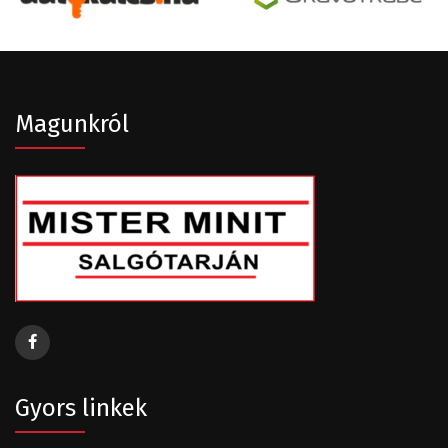
Magunkról
Gyors linkek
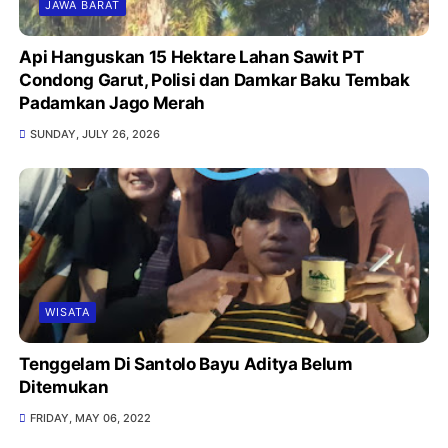
JAWA BARAT
Api Hanguskan 15 Hektare Lahan Sawit PT
Condong Garut, Polisi dan Damkar Baku Tembak
Padamkan Jago Merah
SUNDAY, JULY 26, 2026
WISATA
Tenggelam Di Santolo Bayu Aditya Belum
Ditemukan
FRIDAY, MAY 06, 2022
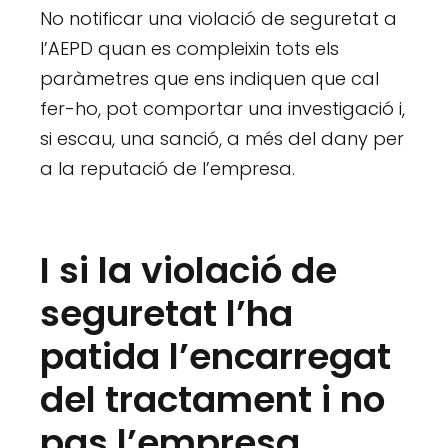
No notificar una violació de seguretat a
l’AEPD quan es compleixin tots els
paràmetres que ens indiquen que cal
fer-ho, pot comportar una investigació i,
si escau, una sanció, a més del dany per
a la reputació de l’empresa.
I si la violació de
seguretat l’ha
patida l’encarregat
del tractament i no
pas l’empresa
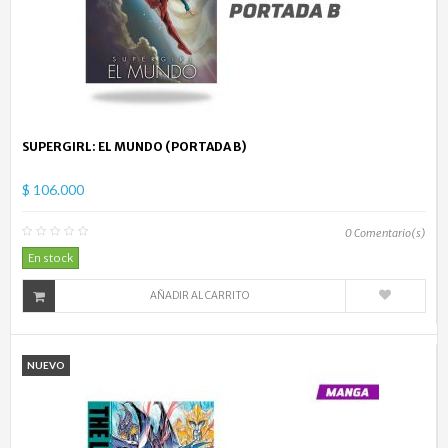
SUPERGIRL: EL MUNDO (PORTADA B)
$ 106.000
0
Comentario(s)
En stock
AÑADIR AL CARRITO
NUEVO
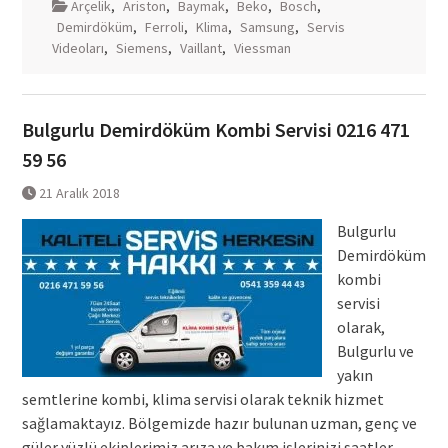
Arçelik
,
Ariston
,
Baymak
,
Beko
,
Bosch
,
Demirdöküm
,
Ferroli
,
Klima
,
Samsung
,
Servis
Videoları
,
Siemens
,
Vaillant
,
Viessman
Bulgurlu Demirdöküm Kombi Servisi 0216 471
59 56
21 Aralık 2018
Bulgurlu
Demirdöküm
kombi
servisi
olarak,
Bulgurlu ve
yakın
semtlerine kombi, klima servisi olarak teknik hizmet
sağlamaktayız. Bölgemizde hazır bulunan uzman, genç ve
güler yüzlü ekiplerimiz arıza ve bakım işlerinizi saatler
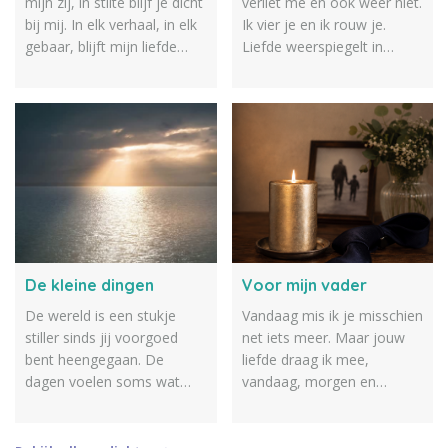
mijn zij, in stilte blijf je dicht
verliet me en ook weer niet.
bij mij. In elk verhaal, in elk
Ik vier je en ik rouw je.
gebaar, blijft mijn liefde
Liefde weerspiegelt in
voor jou bewaard.
verdriet. Ik zoek je en ik
RememberMe
vind je, want kwijt raak ik je
nooit. Je geleidt en labyrint
me. Dus afscheid?
Onvoltooid&hellip; Caroline
Duisings
De kleine dingen
Voor mijn vader
De wereld is een stukje
Vandaag mis ik je misschien
stiller sinds jij voorgoed
net iets meer. Maar jouw
bent heengegaan. De
liefde draag ik mee,
dagen voelen soms wat
vandaag, morgen en
killer, maar jouw warmte is
telkens weer. Ik brand een
niet tenietgedaan. Ik vind je
kaarsje, speciaal voor jou.
in de kleine dingen: een
Niet omdat je vergeten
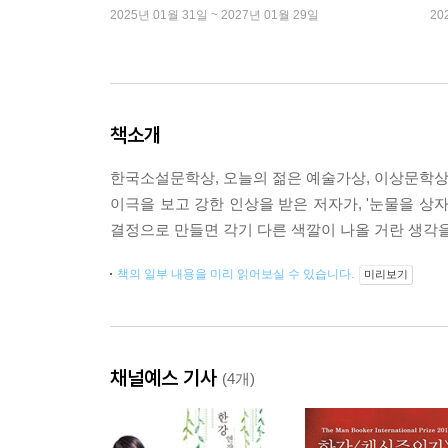
2025년 01월 31일 ~ 2027년 01월 29일
20
책소개
한국소설문학상, 오늘의 젊은 예술가상, 이상문학상
이극을 보고 강한 인상을 받은 저자가, '눈물을 상
결정으로 만들면 각기 다른 색깔이 나올 거란 생각을
책의 일부 내용을 미리 읽어보실 수 있습니다.
미리보기
채널예스 기사
(4개)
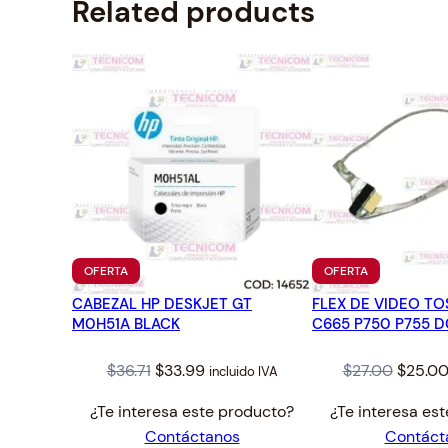
Related products
PRODUCTO
PRODUCTO
OFERTA
OFERTA
EN
EN
CABEZAL HP DESKJET GT
OFERTA
FLEX DE VIDEO TO
OFERTA
M0H51A BLACK
C665 P750 P755 D
Original
Current
Origina
$
36.71
$
33.99
$
27.00
$
25.0
incluido IVA
price
price
price
¿Te interesa este producto?
¿Te interesa es
was:
is:
was:
Contáctanos
Contáct
$36.71.
$33.99.
$27.00.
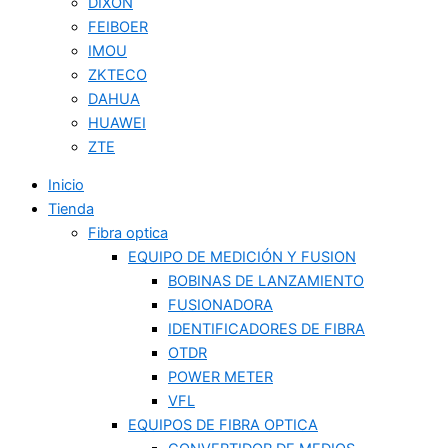
DIXON
FEIBOER
IMOU
ZKTECO
DAHUA
HUAWEI
ZTE
Inicio
Tienda
Fibra optica
EQUIPO DE MEDICIÓN Y FUSION
BOBINAS DE LANZAMIENTO
FUSIONADORA
IDENTIFICADORES DE FIBRA
OTDR
POWER METER
VFL
EQUIPOS DE FIBRA OPTICA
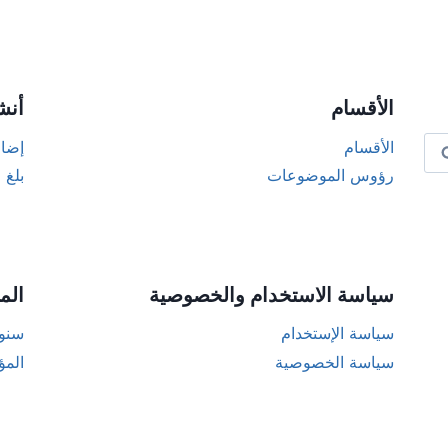
Alternat
الأقسام
أنش
الأقسام
إضاف
رؤوس الموضوعات
بلغ 
سياسة الاستخدام والخصوصية
الم
سياسة الإستخدام
سنوا
سياسة الخصوصية
المؤ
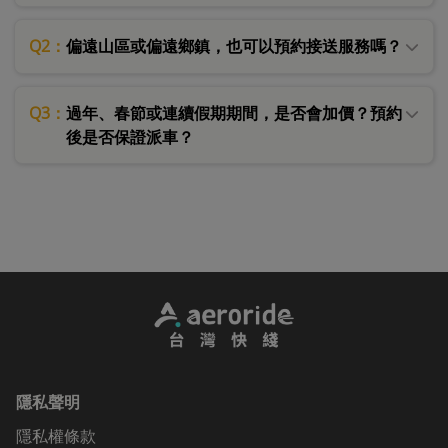
Q2：
偏遠山區或偏遠鄉鎮，也可以預約接送服務嗎？
Q3：
過年、春節或連續假期期間，是否會加價？預約
後是否保證派車？
隱私聲明
隱私權條款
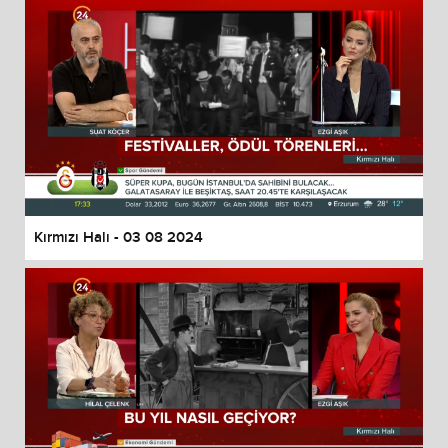
Kırmızı Halı - 03 08 2024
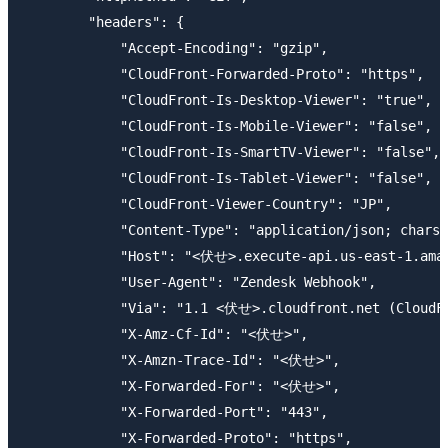
        "headers": {

            "Accept-Encoding": "gzip",

            "CloudFront-Forwarded-Proto": "https",

            "CloudFront-Is-Desktop-Viewer": "true",

            "CloudFront-Is-Mobile-Viewer": "false",

            "CloudFront-Is-SmartTV-Viewer": "false",

            "CloudFront-Is-Tablet-Viewer": "false",

            "CloudFront-Viewer-Country": "JP",

            "Content-Type": "application/json; charse
            "Host": "<伏せ>.execute-api.us-east-1.amaz
            "User-Agent": "Zendesk Webhook",

            "Via": "1.1 <伏せ>.cloudfront.net (CloudFr
            "X-Amz-Cf-Id": "<伏せ>",

            "X-Amzn-Trace-Id": "<伏せ>",

            "X-Forwarded-For": "<伏せ>",

            "X-Forwarded-Port": "443",

            "X-Forwarded-Proto": "https",
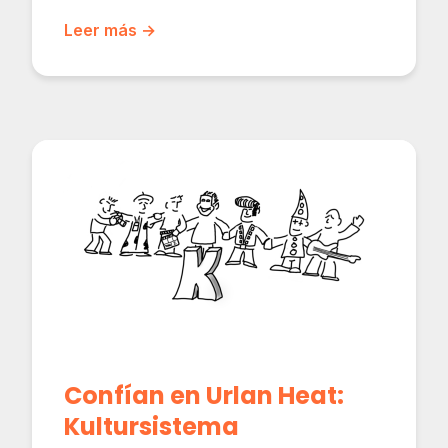
Leer más →
Confían en Urlan Heat:
Kultursistema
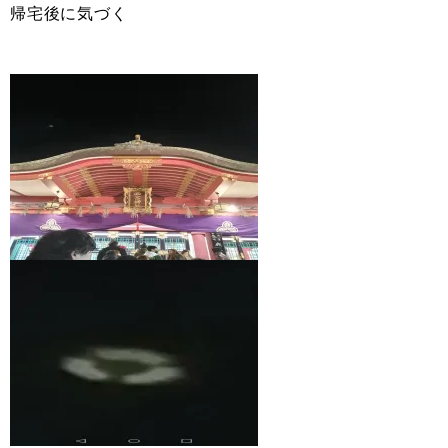
帰宅後に気づく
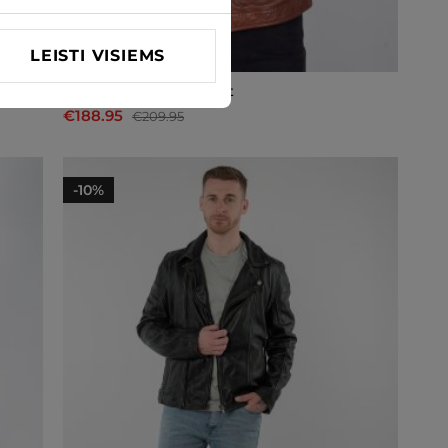
LEISTI VISIEMS
Odinė striukė Deercraft
€188.95
€209.95
-10%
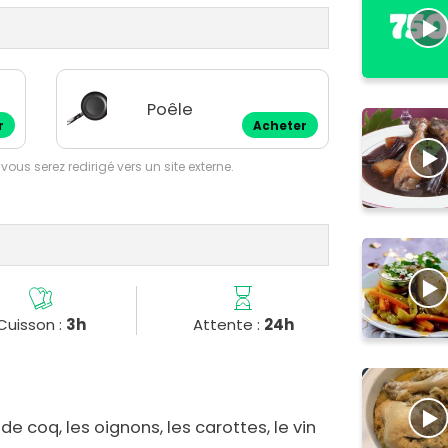
Poêle
r
Acheter
 vous serez redirigé vers un site externe.
Cuisson :
3h
Attente :
24h
 coq, les oignons, les carottes, le vin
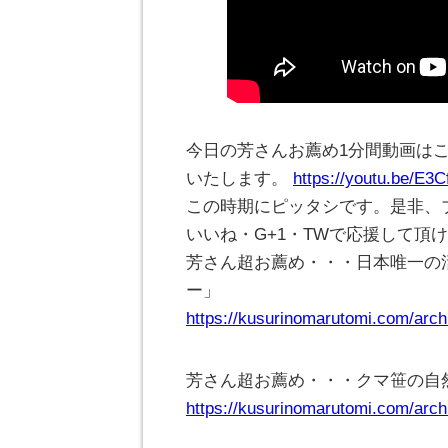
今日の芳さんお薦め1分間動画は
いたします。
https://youtu.be/E3
この時期にピッタシです。是非、
いいね・G+1・TWで応援して頂
芳さん超お薦め・・・日本唯一の
ー」
https://kusurinomarutomi.com/arch
芳さん超お薦め・・・クマ笹の自
https://kusurinomarutomi.com/arch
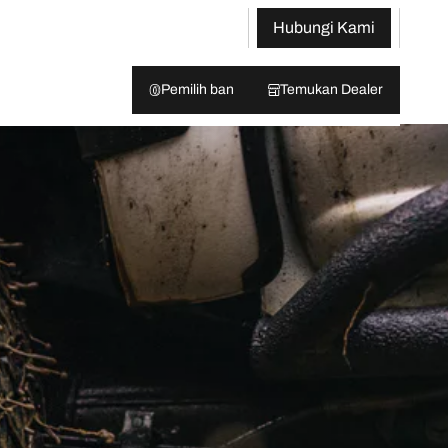
Hubungi Kami
Pemilih ban
Temukan Dealer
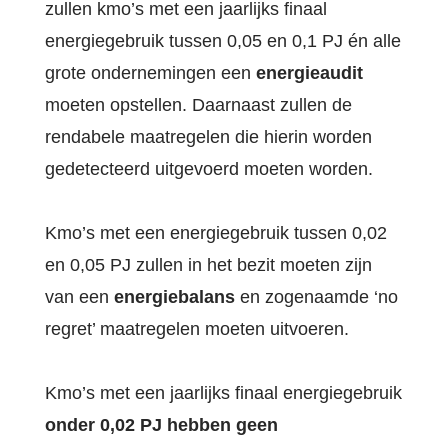
zullen kmo’s met een jaarlijks finaal
energiegebruik tussen 0,05 en 0,1 PJ én alle
grote ondernemingen een
energieaudit
moeten opstellen. Daarnaast zullen de
rendabele maatregelen die hierin worden
gedetecteerd uitgevoerd moeten worden.
Kmo’s met een energiegebruik tussen 0,02
en 0,05 PJ zullen in het bezit moeten zijn
van een
energiebalans
en zogenaamde ‘no
regret’ maatregelen moeten uitvoeren.
Kmo’s met een jaarlijks finaal energiegebruik
onder 0,02 PJ hebben geen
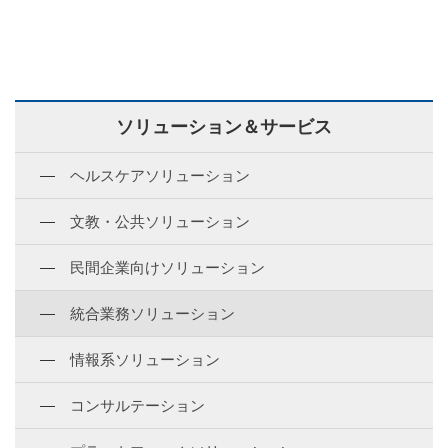
ソリューション＆サービス
ヘルスケアソリューション
文教・公共ソリューション
民間企業向けソリューション
統合業務ソリューション
情報系ソリューション
コンサルテーション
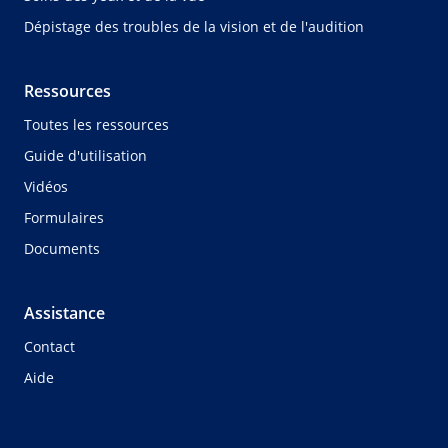
Dépistage des troubles de la vision et de l'audition
Ressources
Toutes les ressources
Guide d'utilisation
Vidéos
Formulaires
Documents
Assistance
Contact
Aide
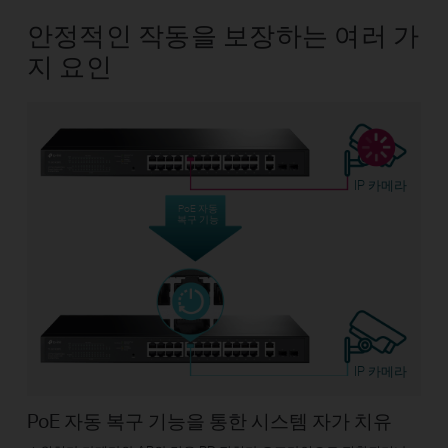
안정적인 작동을 보장하는 여러 가
지 요인
IP 카메라
PoE 자동
복구 기능
IP 카메라
PoE 자동 복구 기능을 통한 시스템 자가 치유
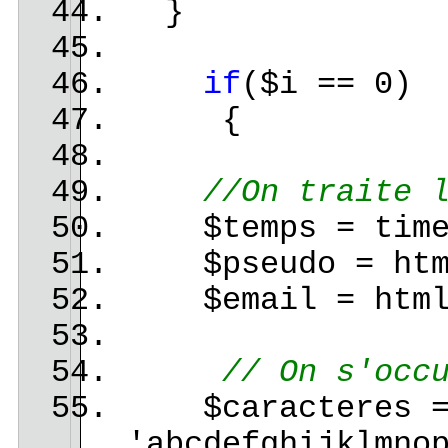
}
if
($i == 0)
{
//On traite 
$temps = time
$pseudo = htmls
$email = htmlsp
// On s'occ
$caracteres 
'abcdefghijklmno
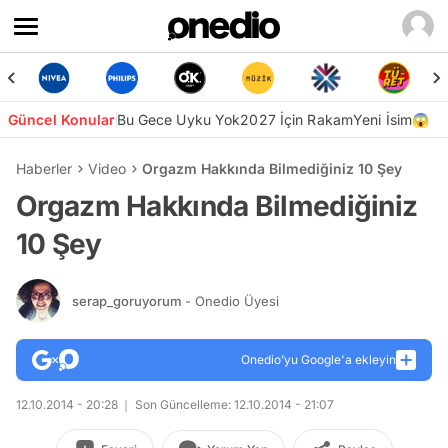
Güncel Konular
Bu Gece Uyku Yok
2027 İçin Rakam
Yeni İsim😱
Haberler
Video
Orgazm Hakkında Bilmediğiniz 10 Şey
Orgazm Hakkında Bilmediğiniz
10 Şey
serap_goruyorum
- Onedio Üyesi
Onedio’yu Google'a ekleyin
12.10.2014 - 20:28
Son Güncelleme: 12.10.2014 - 21:07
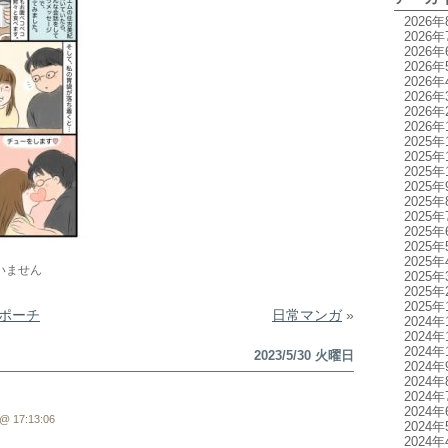
2026年
2026年
2026年
2026年
2026年
2026年
2026年
2026年
2025年
2025年
2025年
2025年
2025年
2025年
2025年
2025年
2025年
いません
2025年
2025年
2025年
ポーチ
日常マンガ
»
2024年
2024年
2024年
2023/5/30 火曜日
2024年
2024年
2024年
2024年
@ 17:13:06
2024年
2024年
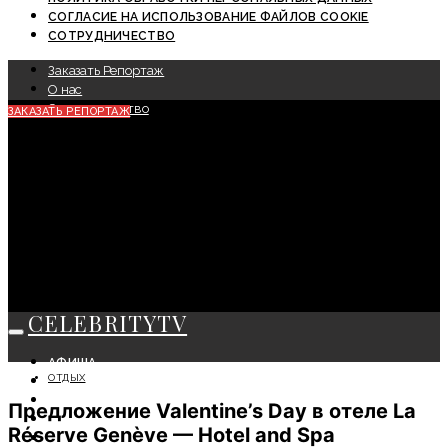
СОГЛАСИЕ НА ИСПОЛЬЗОВАНИЕ ФАЙЛОВ COOKIE
СОТРУДНИЧЕСТВО
Заказать Репортаж
О нас
Сотрудничество
ЗАКАЗАТЬ РЕПОРТАЖ
CELEBRITYTV
АФИША
ОТДЫХ
СОБЫТИЯ
КРАСОТА
Предложение Valentine’s Day в отеле La
МОДА
Réserve Genève — Hotel and Spa
ЛИЧНОСТЬ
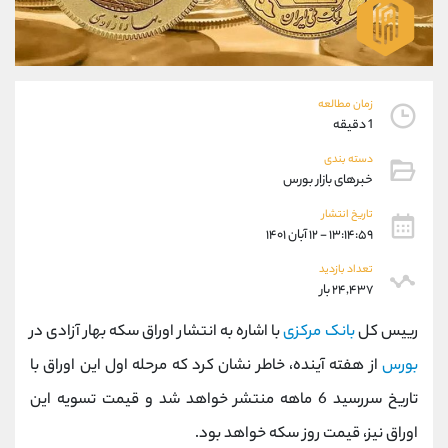
موبایل
09194198792
واتساپ
شروع گفتگو
تلگرام
@Armteam_admin_33
داخلی
118
زمان مطالعه
1 دقیقه
پشتیبان فروش
(فائزه تهرانی)
دسته بندی
موبایل
09101364784
خبرهای بازار بورس
واتساپ
شروع گفتگو
تاریخ انتشار
تلگرام
@Armteam_admin_104
۱۳:۱۴:۵۹ - ۱۲ آبان ۱۴۰۱
داخلی
104
تعداد بازدید
۲۴,۴۳۷ بار
اطلاعات تماس
(دفتر فروش)
رییس کل
بانک مرکزی
با اشاره به انتشار اوراق سکه بهار آزادی در
تلفن
021-22021030
تلفن
021-22021040
بورس
از هفته آینده، خاطر نشان کرد که مرحله اول این اوراق با
بدون پیش شماره
90001030
تاریخ سررسید 6 ماهه منتشر خواهد شد و قیمت تسویه این
اینستاگرام
@alireza.mehrabii
کانال تلگرام
@alirezamehrabi_com
اوراق نیز، قیمت روز سکه خواهد بود.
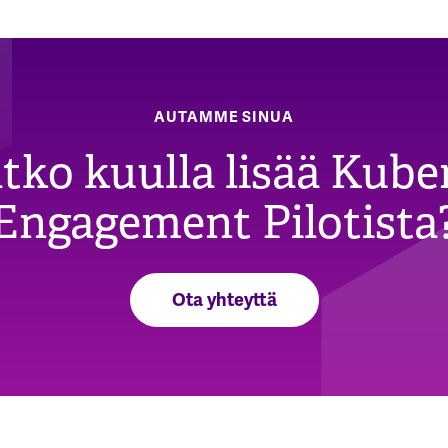
AUTAMME SINUA
tko kuulla lisää Kube
Engagement Pilotista
Ota yhteyttä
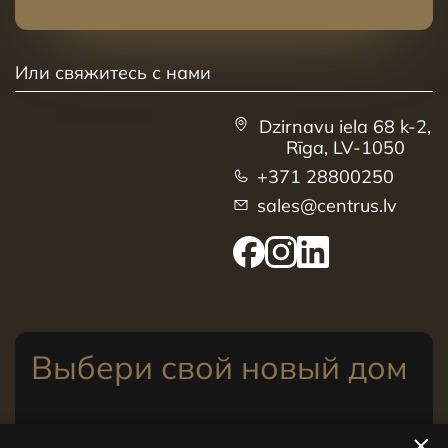
Или свяжитесь с нами
Dzirnavu iela 68 k-2,
Rīga, LV-1050
+371 28800250
sales@centrus.lv
Выбери свой новый дом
· · · · · · ·
• **TASK TO COMPLETE**:
Begin with the first line of the entries above and write out each line exactly, ending with the line containing "FRIDAY, MAY 06, 2022". Leave out pictures.

• **ANSWER BOX**:
Magunkról
Gyors linkek
JAWA BARAT
Api Hanguskan 15 Hektare Lahan Sawit PT
Condong Garut, Polisi dan Damkar Baku Tembak
Padamkan Jago Merah
SUNDAY, JULY 26, 2026
WISATA
Tenggelam Di Santolo Bayu Aditya Belum
Ditemukan
FRIDAY, MAY 06, 2022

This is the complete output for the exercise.